Re: x86 ptep_get_and_clear question

Linus Torvalds (torvalds@transmeta.com)
Fri, 16 Feb 2001 09:36:07 -0800 (PST)


On Fri, 16 Feb 2001, Jamie Lokier wrote:

> Manfred Spraul wrote:
> > Ok, Is there one case were your pragmatic solutions is vastly faster?
>
> > * mprotect: No. The difference is at most one additional locked
> > instruction for each pte.
>
> Oh, what instruction is that?

The "set_pte()" thing could easily be changed into

lock ; orl pte,(ptepointer)

which actually should work as-is.

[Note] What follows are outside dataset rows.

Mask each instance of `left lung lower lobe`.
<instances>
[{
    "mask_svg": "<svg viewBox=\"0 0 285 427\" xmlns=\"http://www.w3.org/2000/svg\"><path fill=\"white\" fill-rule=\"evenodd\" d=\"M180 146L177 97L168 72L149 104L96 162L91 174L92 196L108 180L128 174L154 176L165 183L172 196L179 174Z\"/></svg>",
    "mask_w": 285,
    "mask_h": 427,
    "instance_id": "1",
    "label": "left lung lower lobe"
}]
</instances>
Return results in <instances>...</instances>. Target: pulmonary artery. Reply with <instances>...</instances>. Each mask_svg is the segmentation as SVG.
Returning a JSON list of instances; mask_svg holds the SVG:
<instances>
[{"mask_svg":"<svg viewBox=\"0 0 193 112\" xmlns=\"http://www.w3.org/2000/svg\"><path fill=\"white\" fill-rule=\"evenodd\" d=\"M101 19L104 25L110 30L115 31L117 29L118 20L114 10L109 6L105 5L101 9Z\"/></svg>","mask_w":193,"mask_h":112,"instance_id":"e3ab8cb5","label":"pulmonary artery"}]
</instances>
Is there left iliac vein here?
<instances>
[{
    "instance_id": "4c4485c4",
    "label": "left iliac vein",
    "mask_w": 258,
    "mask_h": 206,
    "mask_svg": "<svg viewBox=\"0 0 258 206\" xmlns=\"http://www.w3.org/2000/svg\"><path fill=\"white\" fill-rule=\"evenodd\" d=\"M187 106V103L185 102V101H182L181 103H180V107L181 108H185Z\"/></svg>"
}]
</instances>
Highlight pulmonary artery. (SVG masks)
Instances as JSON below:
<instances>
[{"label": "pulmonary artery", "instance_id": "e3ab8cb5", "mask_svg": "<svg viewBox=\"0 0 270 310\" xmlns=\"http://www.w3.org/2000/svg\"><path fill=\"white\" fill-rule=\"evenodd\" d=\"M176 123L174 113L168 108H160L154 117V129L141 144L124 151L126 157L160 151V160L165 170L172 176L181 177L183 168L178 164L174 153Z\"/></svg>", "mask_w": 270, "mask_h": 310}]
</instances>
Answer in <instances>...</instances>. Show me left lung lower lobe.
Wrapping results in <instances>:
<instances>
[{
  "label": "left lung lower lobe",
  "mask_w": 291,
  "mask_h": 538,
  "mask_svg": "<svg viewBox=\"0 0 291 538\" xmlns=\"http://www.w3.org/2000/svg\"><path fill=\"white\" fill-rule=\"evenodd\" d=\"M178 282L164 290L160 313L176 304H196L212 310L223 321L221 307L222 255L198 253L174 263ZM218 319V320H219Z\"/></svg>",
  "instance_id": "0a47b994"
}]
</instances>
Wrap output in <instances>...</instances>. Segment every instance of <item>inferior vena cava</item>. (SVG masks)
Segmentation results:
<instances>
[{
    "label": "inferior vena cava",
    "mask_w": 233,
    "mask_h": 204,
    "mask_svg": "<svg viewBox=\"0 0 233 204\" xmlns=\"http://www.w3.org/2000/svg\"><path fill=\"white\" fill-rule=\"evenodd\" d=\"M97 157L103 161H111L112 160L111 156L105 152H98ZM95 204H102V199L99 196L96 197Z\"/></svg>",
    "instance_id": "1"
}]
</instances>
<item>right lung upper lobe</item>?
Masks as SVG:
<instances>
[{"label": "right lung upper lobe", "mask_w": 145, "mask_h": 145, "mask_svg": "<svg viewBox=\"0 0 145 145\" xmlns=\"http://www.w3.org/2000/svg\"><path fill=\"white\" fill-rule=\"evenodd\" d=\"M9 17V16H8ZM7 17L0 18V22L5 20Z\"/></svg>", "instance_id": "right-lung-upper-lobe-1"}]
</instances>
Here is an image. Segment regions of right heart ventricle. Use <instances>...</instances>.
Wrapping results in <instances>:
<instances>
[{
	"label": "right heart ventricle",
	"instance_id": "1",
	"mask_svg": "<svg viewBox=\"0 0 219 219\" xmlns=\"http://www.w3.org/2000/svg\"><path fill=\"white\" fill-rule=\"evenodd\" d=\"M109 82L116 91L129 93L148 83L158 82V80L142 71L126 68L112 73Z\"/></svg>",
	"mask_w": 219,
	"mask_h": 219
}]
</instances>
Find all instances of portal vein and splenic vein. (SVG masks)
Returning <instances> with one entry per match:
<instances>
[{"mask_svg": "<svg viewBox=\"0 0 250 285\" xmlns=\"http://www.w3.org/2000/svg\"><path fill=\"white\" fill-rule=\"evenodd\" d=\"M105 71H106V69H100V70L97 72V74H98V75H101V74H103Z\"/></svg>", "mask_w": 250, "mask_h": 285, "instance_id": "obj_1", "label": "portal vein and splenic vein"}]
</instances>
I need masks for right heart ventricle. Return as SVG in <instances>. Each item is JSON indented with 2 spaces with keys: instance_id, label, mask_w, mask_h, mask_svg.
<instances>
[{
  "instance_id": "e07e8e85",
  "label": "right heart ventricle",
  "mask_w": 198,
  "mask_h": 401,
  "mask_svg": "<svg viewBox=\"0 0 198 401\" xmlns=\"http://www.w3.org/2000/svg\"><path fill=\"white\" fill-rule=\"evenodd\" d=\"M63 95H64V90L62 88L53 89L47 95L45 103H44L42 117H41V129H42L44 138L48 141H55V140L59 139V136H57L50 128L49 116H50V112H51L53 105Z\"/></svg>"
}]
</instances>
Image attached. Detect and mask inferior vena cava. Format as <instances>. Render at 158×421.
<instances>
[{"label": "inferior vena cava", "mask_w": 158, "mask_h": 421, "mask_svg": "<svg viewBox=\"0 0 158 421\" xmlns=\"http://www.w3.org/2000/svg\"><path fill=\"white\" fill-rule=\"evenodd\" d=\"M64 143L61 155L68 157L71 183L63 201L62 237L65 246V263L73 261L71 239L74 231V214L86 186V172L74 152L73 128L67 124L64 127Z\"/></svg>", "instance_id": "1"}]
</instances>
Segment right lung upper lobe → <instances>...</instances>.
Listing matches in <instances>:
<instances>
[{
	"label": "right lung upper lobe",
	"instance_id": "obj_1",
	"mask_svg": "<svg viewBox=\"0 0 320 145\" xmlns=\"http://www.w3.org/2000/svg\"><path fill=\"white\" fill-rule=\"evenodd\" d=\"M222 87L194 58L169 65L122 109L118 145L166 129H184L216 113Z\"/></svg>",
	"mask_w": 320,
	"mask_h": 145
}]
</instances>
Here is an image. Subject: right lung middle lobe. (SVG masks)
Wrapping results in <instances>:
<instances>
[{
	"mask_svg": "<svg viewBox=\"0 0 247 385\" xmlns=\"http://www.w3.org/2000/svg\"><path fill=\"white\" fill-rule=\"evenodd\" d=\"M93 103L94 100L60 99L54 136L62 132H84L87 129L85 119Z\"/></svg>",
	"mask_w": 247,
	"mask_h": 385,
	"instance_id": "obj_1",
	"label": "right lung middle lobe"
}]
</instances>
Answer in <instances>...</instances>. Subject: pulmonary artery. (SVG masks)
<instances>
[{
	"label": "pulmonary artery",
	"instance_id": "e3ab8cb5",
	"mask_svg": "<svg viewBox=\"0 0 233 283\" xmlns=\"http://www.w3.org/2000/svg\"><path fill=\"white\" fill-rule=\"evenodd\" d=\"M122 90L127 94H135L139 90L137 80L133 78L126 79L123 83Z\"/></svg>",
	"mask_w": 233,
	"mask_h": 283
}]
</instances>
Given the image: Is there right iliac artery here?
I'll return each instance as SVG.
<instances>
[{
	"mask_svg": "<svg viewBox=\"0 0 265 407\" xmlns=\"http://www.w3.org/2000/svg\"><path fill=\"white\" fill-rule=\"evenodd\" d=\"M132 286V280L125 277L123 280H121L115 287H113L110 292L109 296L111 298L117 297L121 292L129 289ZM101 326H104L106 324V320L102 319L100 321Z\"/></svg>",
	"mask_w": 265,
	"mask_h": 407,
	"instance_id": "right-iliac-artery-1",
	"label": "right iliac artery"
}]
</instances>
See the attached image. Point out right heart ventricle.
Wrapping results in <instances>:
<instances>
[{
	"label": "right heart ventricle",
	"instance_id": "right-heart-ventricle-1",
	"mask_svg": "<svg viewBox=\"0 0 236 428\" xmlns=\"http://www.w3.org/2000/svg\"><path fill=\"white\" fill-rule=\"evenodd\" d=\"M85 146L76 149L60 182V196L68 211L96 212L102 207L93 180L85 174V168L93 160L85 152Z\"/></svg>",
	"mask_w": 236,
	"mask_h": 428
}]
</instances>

We do not allow "set_pte()" on anything
but "pte_none()" entries anyway, so in the trivial case the "orl" is
exactly equivalent to a "movl". And in the (so far theoretical) case where
another CPU might have set the dirty bit, the locked "or" will again do
the right thing, and preserve it.

So that would basically be a one-liner that removes the set_pte() race for
mprotect() (and the vmscan.c case of re-establishing the pte, but as
vmscan needs to do something more anyway that part is probably not
interesting).

> > * munmap(anon): No. We must handle delayed accessed anyway (don't call
> > free_pages_ok() until flush_tlb_ipi returned). The difference is that we
> > might have to perform a second pass to clear any spurious 0x40 bits.
>
> That second pass is what I had in mind.
>
> > * munmap(file): No. Second pass required for correct msync behaviour.
>
> It is?

Not now it isn't. We just do a msync() + fsync() for msync(MS_SYNC). Which
is admittedly not optimal, but it works.